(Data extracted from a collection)
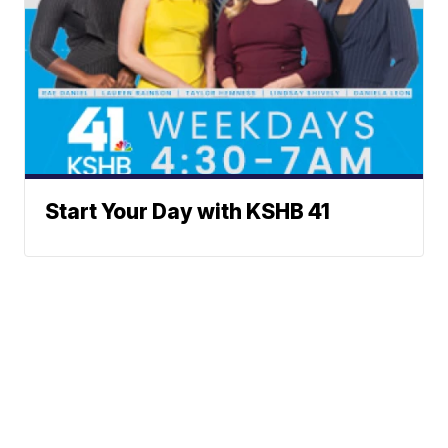
Start Your Day with KSHB 41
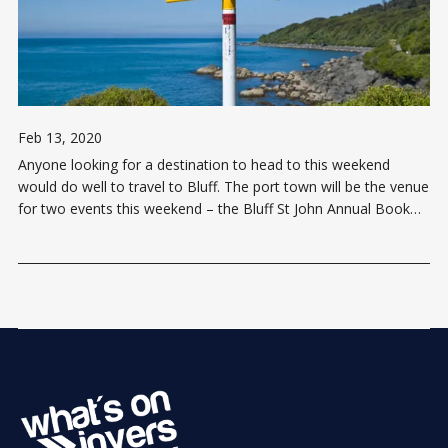
Feb 13, 2020
Anyone looking for a destination to head to this weekend
would do well to travel to Bluff. The port town will be the venue
for two events this weekend – the Bluff St John Annual Book
Sale and the Bluff Garden Show. The Book Show takes place
on both Saturday and Sunday (15 & 16 […]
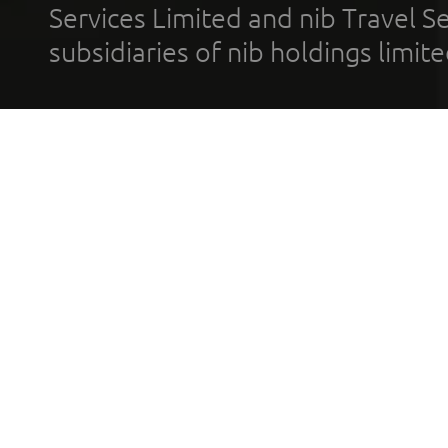
Services Limited and nib Travel Ser
subsidiaries of nib holdings limi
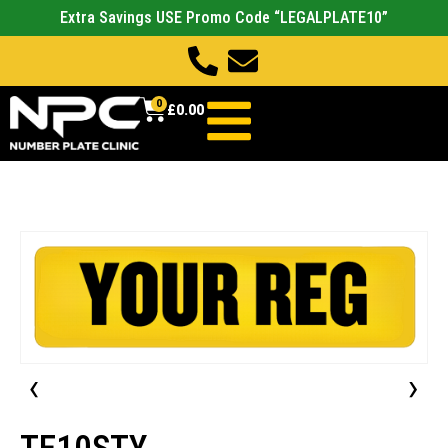
Extra Savings USE Promo Code “LEGALPLATE10”
0
£
0.00
‹
›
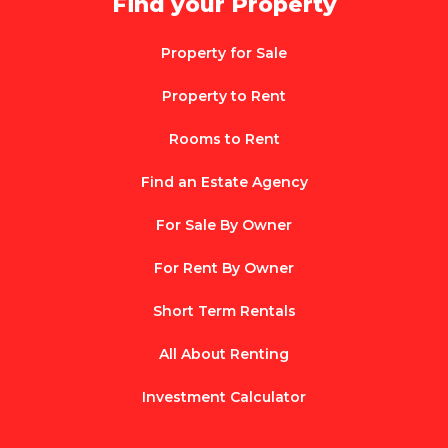
Find your Property
Property for Sale
Property to Rent
Rooms to Rent
Find an Estate Agency
For Sale By Owner
For Rent By Owner
Short Term Rentals
All About Renting
Investment Calculator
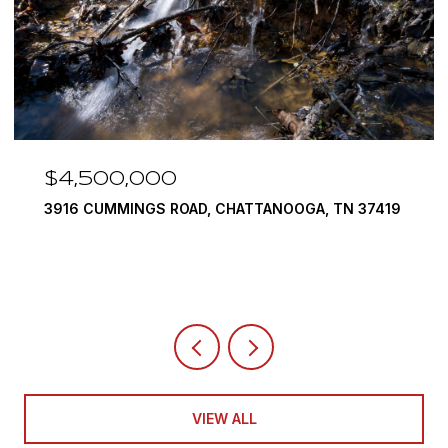
$4,500,000
3916 CUMMINGS ROAD, CHATTANOOGA, TN 37419
VIEW ALL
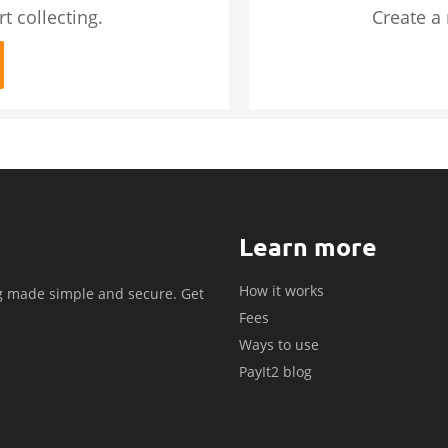
t collecting.
Create a
Learn more
How it works
g made simple and secure. Get
Fees
.
Ways to use
PayIt2 blog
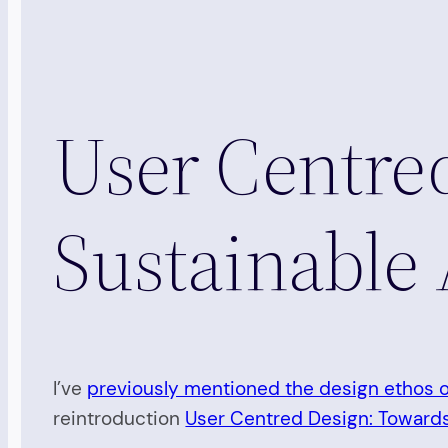
User Centre
Sustainable 
I’ve
previously mentioned the design ethos 
reintroduction
User Centred Design: Towards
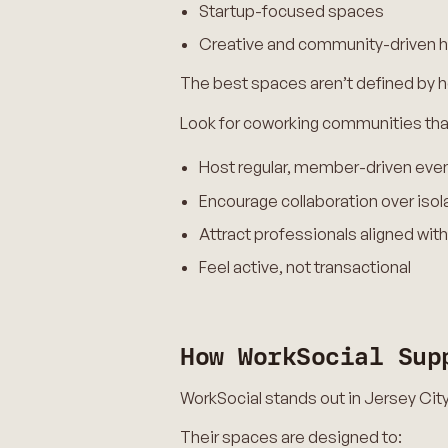
Startup-focused spaces
Creative and community-driven 
The best spaces aren’t defined by h
Look for coworking communities tha
Host regular, member-driven eve
Encourage collaboration over isol
Attract professionals aligned with
Feel active, not transactional
How WorkSocial Sup
WorkSocial stands out in Jersey Cit
Their spaces are designed to:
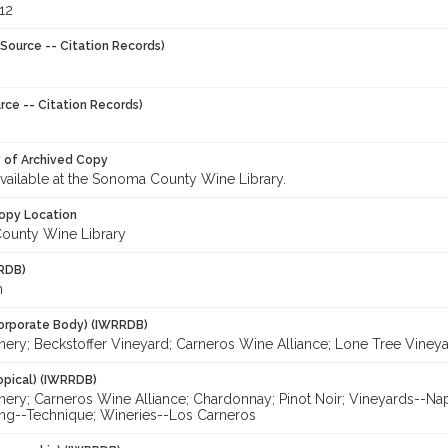
12
Source -- Citation Records)
rce -- Citation Records)
y of Archived Copy
 available at the Sonoma County Wine Library.
opy Location
ounty Wine Library
RDB)
h
orporate Body) (IWRRDB)
ery; Beckstoffer Vineyard; Carneros Wine Alliance; Lone Tree Vineyar
opical) (IWRRDB)
nery; Carneros Wine Alliance; Chardonnay; Pinot Noir; Vineyards--Nap
g--Technique; Wineries--Los Carneros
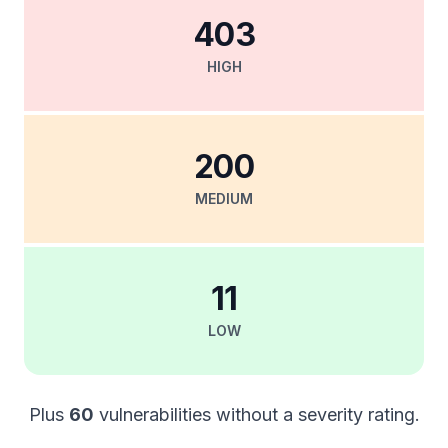
403
HIGH
200
MEDIUM
11
LOW
Plus
60
vulnerabilities without a severity rating.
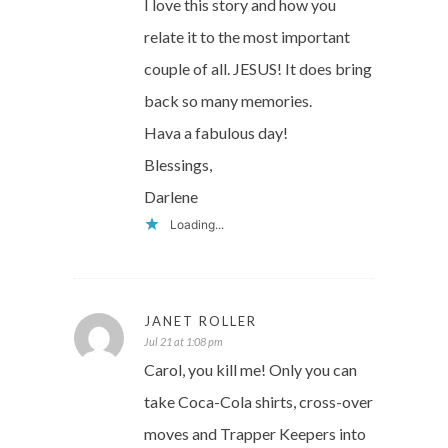
I love this story and how you
relate it to the most important
couple of all. JESUS! It does bring
back so many memories.
Hava a fabulous day!
Blessings,
Darlene
Loading...
JANET ROLLER
Jul 21 at 1:08 pm
Carol, you kill me! Only you can
take Coca-Cola shirts, cross-over
moves and Trapper Keepers into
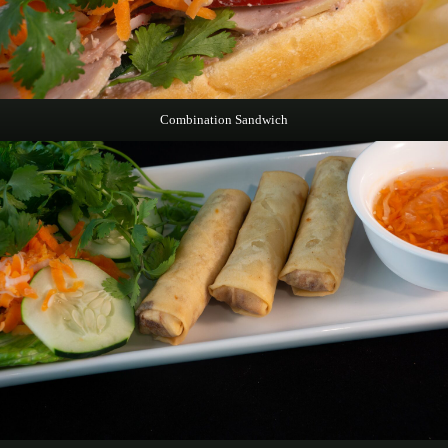
Combination Sandwich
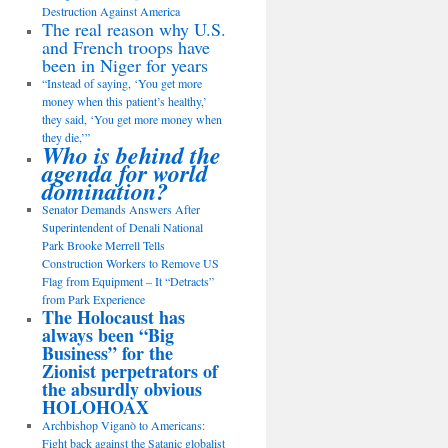
Destruction Against America
The real reason why U.S.
and French troops have
been in Niger for years
“Instead of saying, ‘You get more
money when this patient’s healthy,’
they said, ‘You get more money when
they die,’”
Who is behind the
agenda for world
domination?
Senator Demands Answers After
Superintendent of Denali National
Park Brooke Merrell Tells
Construction Workers to Remove US
Flag from Equipment – It “Detracts”
from Park Experience
The Holocaust has
always been “Big
Business” for the
Zionist perpetrators of
the absurdly obvious
HOLOHOAX
Archbishop Viganò to Americans:
Fight back against the Satanic globalist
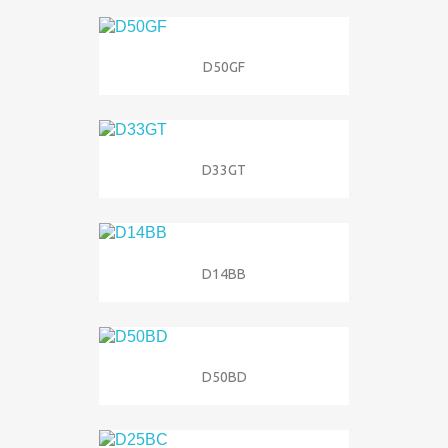
D50GF
D33GT
D14BB
D50BD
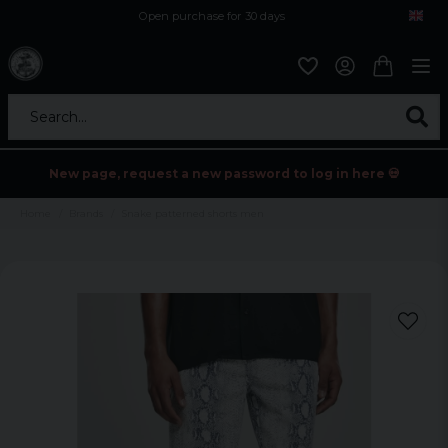
Open purchase for 30 days
12,9 euro i fragt inden for hele EU
Safe delivery to postal agents
Search...
New page, request a new password to log in here 💀
Home
Brands
Snake patterned shorts men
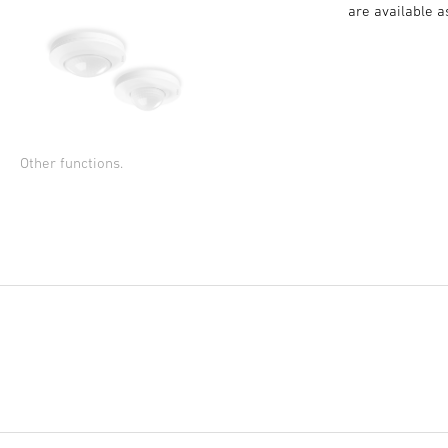
are available 
Other functions.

Task brief: Lines with "weekend": return each one from the data above.

Output:
Anyone looking for a destination to head to this weekend
for two events this weekend – the Bluff St John Annual Book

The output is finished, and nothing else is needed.